■ GIVEN RECORDS ■

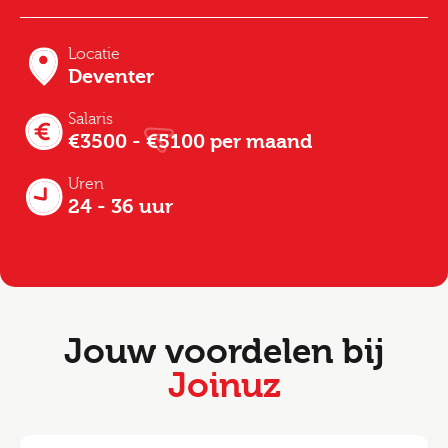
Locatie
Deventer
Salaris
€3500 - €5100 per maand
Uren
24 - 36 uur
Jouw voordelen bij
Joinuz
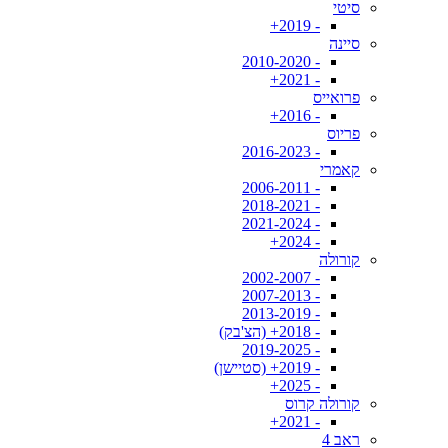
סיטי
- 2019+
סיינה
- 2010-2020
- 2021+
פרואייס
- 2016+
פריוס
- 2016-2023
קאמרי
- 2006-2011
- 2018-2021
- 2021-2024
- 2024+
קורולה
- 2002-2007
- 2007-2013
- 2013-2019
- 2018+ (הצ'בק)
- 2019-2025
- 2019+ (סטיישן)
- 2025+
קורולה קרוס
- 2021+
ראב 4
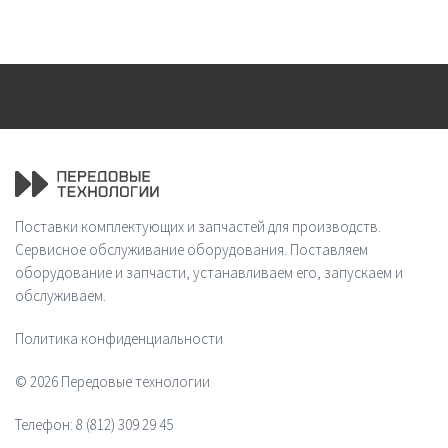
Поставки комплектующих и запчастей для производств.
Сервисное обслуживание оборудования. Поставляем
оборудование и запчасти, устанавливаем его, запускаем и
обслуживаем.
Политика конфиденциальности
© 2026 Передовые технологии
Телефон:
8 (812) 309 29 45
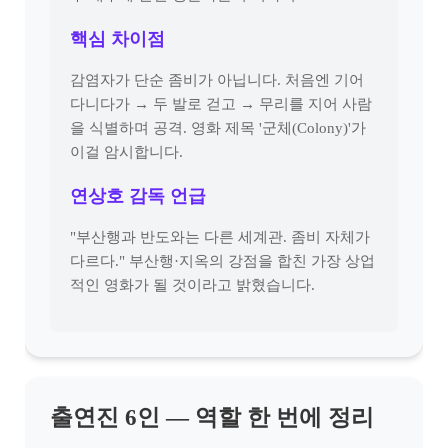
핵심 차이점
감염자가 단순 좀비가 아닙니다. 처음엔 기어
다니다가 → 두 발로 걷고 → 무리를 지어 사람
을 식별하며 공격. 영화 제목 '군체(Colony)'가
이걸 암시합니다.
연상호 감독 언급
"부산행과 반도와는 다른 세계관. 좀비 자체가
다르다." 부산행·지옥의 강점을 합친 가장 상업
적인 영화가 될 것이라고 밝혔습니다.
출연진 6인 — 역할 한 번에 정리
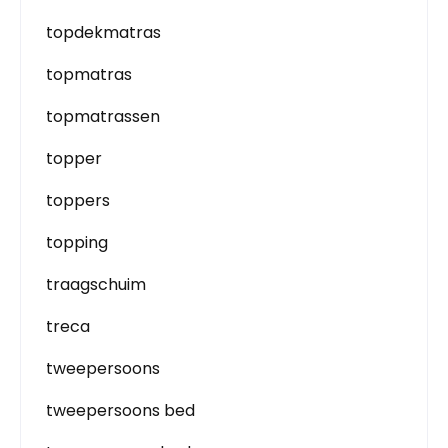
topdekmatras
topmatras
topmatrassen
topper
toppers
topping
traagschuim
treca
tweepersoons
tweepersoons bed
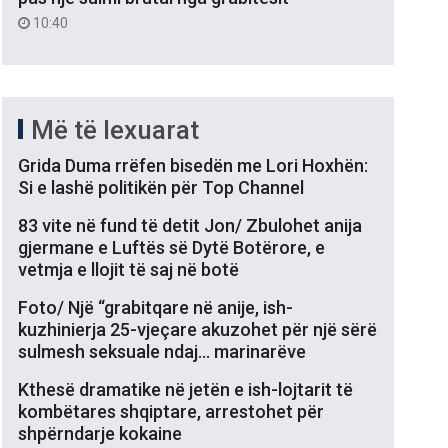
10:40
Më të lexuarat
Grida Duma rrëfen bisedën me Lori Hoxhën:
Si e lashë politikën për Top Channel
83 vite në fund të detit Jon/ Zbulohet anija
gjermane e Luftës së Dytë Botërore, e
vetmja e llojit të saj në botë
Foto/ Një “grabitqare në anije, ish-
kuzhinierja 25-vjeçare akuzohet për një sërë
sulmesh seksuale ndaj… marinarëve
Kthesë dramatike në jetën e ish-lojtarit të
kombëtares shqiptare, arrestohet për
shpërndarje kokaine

--

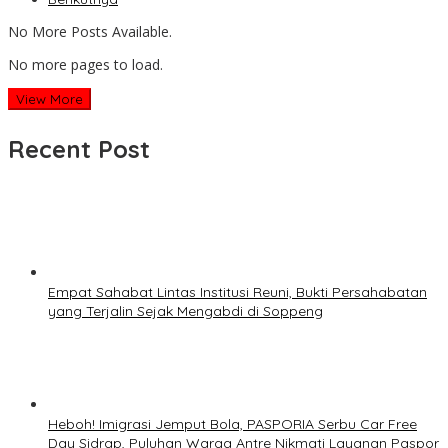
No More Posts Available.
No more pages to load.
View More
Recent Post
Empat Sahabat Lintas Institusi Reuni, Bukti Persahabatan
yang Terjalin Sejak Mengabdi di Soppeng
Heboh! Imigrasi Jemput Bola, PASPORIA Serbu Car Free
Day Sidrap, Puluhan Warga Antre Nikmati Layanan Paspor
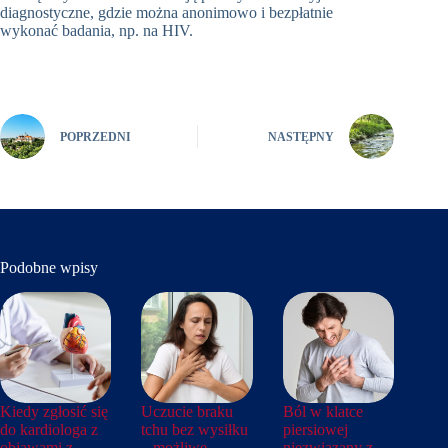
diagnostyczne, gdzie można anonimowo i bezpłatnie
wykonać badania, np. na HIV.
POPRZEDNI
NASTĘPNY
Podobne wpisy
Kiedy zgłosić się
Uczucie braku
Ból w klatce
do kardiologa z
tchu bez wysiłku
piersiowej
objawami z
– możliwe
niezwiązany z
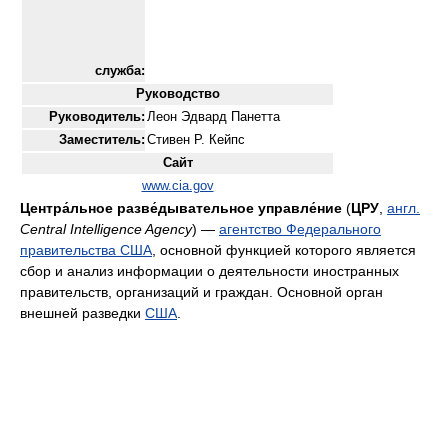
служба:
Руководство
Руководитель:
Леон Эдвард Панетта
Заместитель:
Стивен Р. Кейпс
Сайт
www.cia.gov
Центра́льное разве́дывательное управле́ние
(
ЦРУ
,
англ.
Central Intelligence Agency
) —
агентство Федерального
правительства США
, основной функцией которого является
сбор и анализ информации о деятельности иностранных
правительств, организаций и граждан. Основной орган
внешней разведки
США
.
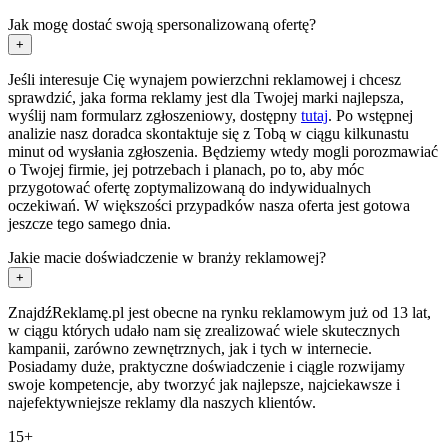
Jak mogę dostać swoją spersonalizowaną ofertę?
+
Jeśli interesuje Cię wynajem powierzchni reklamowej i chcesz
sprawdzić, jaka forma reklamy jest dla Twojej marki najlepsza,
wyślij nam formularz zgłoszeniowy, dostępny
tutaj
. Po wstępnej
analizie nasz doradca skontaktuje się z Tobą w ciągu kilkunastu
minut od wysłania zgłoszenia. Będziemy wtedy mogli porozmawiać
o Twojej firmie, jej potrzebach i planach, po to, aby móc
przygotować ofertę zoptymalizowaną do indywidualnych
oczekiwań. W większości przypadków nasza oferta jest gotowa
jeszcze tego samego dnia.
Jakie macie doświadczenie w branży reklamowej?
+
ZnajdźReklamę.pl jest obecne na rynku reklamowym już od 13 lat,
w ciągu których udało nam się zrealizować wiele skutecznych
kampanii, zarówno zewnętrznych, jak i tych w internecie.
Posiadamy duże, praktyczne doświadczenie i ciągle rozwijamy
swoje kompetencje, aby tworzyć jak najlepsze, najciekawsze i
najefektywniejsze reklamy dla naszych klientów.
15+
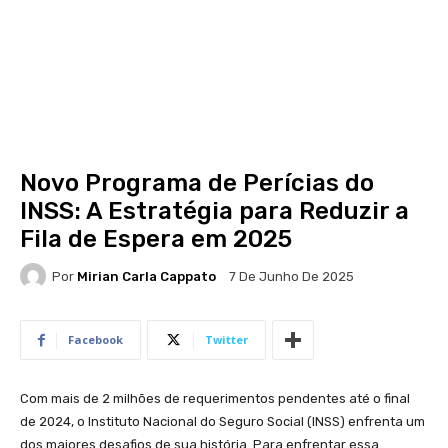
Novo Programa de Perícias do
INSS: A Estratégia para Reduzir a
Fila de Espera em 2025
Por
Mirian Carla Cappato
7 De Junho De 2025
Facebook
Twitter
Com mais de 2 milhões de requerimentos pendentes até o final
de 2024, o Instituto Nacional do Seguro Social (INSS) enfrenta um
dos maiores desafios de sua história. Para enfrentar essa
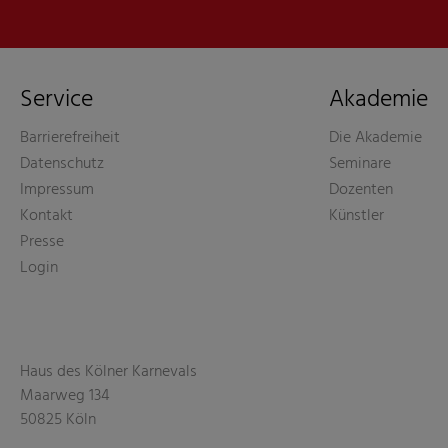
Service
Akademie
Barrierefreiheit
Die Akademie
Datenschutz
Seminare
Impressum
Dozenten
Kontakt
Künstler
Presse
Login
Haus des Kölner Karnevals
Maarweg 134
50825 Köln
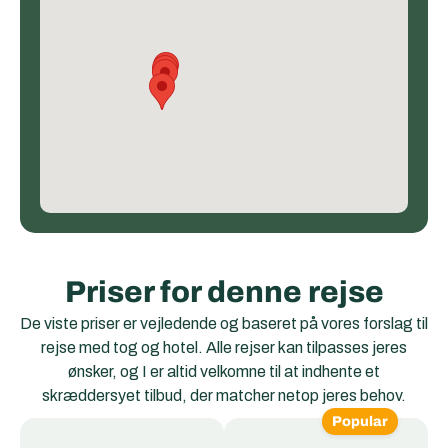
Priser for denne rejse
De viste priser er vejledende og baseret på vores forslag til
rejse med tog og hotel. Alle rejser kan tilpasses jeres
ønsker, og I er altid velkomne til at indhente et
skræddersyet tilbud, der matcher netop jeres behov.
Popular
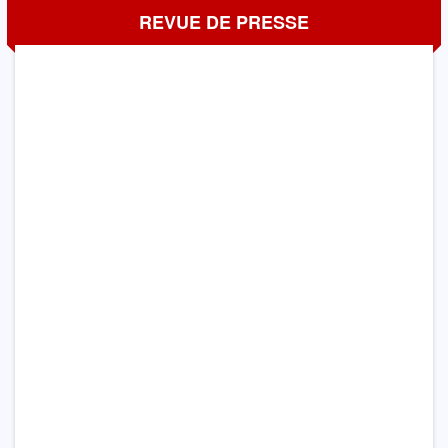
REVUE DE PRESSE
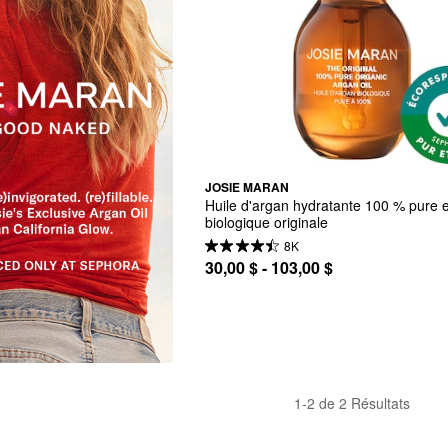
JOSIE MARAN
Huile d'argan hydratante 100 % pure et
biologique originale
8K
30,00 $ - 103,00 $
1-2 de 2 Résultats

■ TASK BRIEF ■
Copy only the lines above from the one containing "Леон Эдвард Панетта" through the one containing "Datenschutz", both included. Leave out the pictures.

■ EXERCISE OUTPUT ■
Леон Эдвард Панетта
Заместитель:
Стивен Р. Кейпс
Сайт
www.cia.gov
Центра́льное разве́дывательное управле́ние
(
ЦРУ
,
англ.
Central Intelligence Agency
) —
агентство Федерального
правительства США
, основной функцией которого является
сбор и анализ информации о деятельности иностранных
правительств, организаций и граждан. Основной орган
внешней разведки
США
.
Jak mogę dostać swoją spersonalizowaną ofertę?
+
Jeśli interesuje Cię wynajem powierzchni reklamowej i chcesz
sprawdzić, jaka forma reklamy jest dla Twojej marki najlepsza,
wyślij nam formularz zgłoszeniowy, dostępny
tutaj
. Po wstępnej
analizie nasz doradca skontaktuje się z Tobą w ciągu kilkunastu
minut od wysłania zgłoszenia. Będziemy wtedy mogli porozmawiać
o Twojej firmie, jej potrzebach i planach, po to, aby móc
przygotować ofertę zoptymalizowaną do indywidualnych
oczekiwań. W większości przypadków nasza oferta jest gotowa
jeszcze tego samego dnia.
Jakie macie doświadczenie w branży reklamowej?
+
ZnajdźReklamę.pl jest obecne na rynku reklamowym już od 13 lat,
w ciągu których udało nam się zrealizować wiele skutecznych
kampanii, zarówno zewnętrznych, jak i tych w internecie.
Posiadamy duże, praktyczne doświadczenie i ciągle rozwijamy
swoje kompetencje, aby tworzyć jak najlepsze, najciekawsze i
najefektywniejsze reklamy dla naszych klientów.
15+
Novo Programa de Perícias do
INSS: A Estratégia para Reduzir a
Fila de Espera em 2025
Por
Mirian Carla Cappato
7 De Junho De 2025
Facebook
Twitter
Com mais de 2 milhões de requerimentos pendentes até o final
de 2024, o Instituto Nacional do Seguro Social (INSS) enfrenta um
dos maiores desafios de sua história. Para enfrentar essa
Service
Akademie
Barrierefreiheit
Die Akademie
Datenschutz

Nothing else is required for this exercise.